Something else that fascinates me – and you can see this in the next three images – is the fact that, until relatively recently, Europe was actually an Indonesia-like archipelago, distributed throughout warm northern latitude waters. One of the residues of this geography is a massive fossilized reef that I wrote about here on BLDGBLOG almost exactly two years ago.
Referring to that reef in an article from 1991, New Scientist wrote that, "if we could travel 160 million years back in time," we would find a reef "that occupied most of what is now Europe."
    At first sight this reef and its communities have striking similarities to the Great Barrier Reef. But this ancient reef structure is unique; its main architects were not corals, but multicellular marine sponges, many of which have no match today. And this reef was even bigger than the Great Barrier Reef. Its fossil remains stretch about 2900 kilometeres from southern Spain to eastern Romania, making it one of the largest living structures ever to have existed on Earth.
If you look at the following three images, then, you'll see how and where "one of the largest living structures ever to have existed on Earth" was able to form.

[Images: The earth from roughly 150 million years ago to 50 million years ago; mapped by Ron Blakey].

Then, of course, we hit the present day – pictured below.
Suddenly this arrangement looks rather impermanent.

[Image: The earth in its present continental configuration; mapped by Ron Blakey].

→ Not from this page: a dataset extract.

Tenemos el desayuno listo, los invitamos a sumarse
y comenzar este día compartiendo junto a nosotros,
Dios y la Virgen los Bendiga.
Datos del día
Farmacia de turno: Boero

It's extraordinary to realize, then, that this sequence of images represents only 600 million years of geological time – because the earth has something like seven and a half billion years to go before solar extinction. And though plate tectonics may actually cease someday, let's say that a healthy billion and a half more years of continental rearrangement are still in store for this world; what fantastic inland seas and archipelagos might yet be waiting to form?
Extrapolating from these very images into the future, as our planet continues to delink and spread, maneuvering its surfaces around in endless reconfigurations, is a time-consuming but worthwhile thought experiment; if we could get Blakey to speculate upon the tectonic future of the earth, for instance, that would indeed be something to see.
Of course, this is something that New Scientist actually wrote about this past winter, suggesting three possible evolutionary scenarios for where these nomadic fragments of our planet's surface might end up:
    Geologists now suspect that the movements of the Earth's continents are cyclical, and that every 500 to 700 million years they clump together. Unfolding over a period three times as long as it takes our solar system to orbit the centre of the galaxy, this is one of nature's grandest patterns. So what drives this cycle, and what will life be like next time the continents meet?
The article then gives us the hypothetical outlines of three possible supercontinents.

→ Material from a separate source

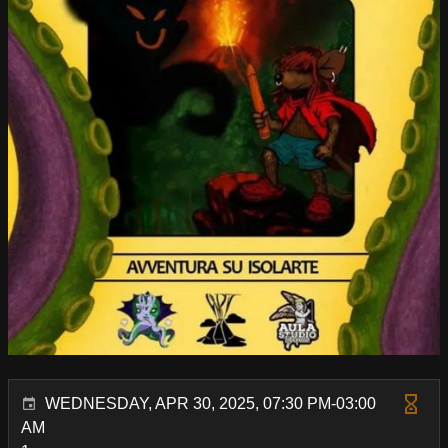
WEDNESDAY, APR 30, 2025, 07:30 PM-03:00
AM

[Image: Three possible supercontinents, as mapped by New Scientist: Novopangaea, Amasia, and Pangaea Proxima; view larger].

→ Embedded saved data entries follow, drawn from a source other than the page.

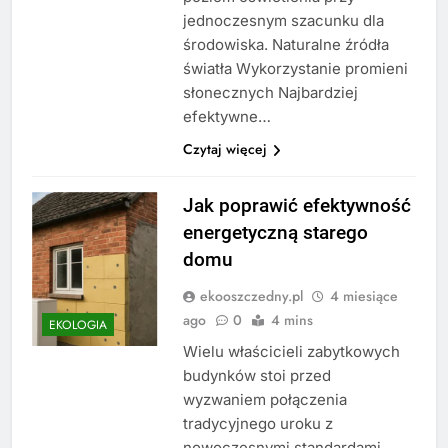
jednoczesnym szacunku dla
środowiska. Naturalne źródła
światła Wykorzystanie promieni
słonecznych Najbardziej
efektywne…
Czytaj więcej
Jak poprawić efektywność
energetyczną starego
domu
ekooszczedny.pl
4 miesiące
ago
0
4 mins
EKOLOGIA
Wielu właścicieli zabytkowych
budynków stoi przed
wyzwaniem połączenia
tradycyjnego uroku z
nowoczesnymi standardami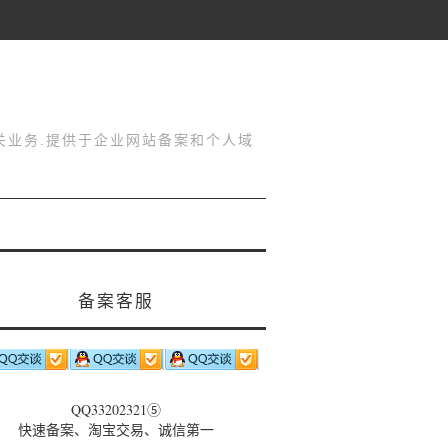
关业务.提供于企业网站备案和个人域
备案客服
QQ33202321⑤
快速备案、淘宝交易、诚信第一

As if these things are a matter of preference, let me absurdly point out that I am actually not a big fan of supercontinents; I think they're boring. Luckily, they seem to crack apart based upon their own weight and bulk; in other words, like many Americans, supercontinents are too heavy for their own good.
Personally, I like archipelagos and island arcs.
In fact, might there be some way to hack the earth's surface and ensure a supercontinent-free planet to come? We could somehow help certain portions of the earth's surface to unzip, forming new island chains, and we could perforate continental shields the world over to assist with their future fragmentation...
In any case, what's also interesting about these maps is that, taken as a whole, the last 600 million years appear really to have been a kind of mass northward migration of landmasses, as if the continents were pulled from one pole to the other by temporary, if monumental, spreading and subduction zones.
Again, though, these are not all the images in the series; for that, you'll have to check out Ron Blakey's website. And, seriously, someone needs to give this guy a fellowship or an award or something – these maps are just fantastic.

[Image: These images are also available in a small Flickr set].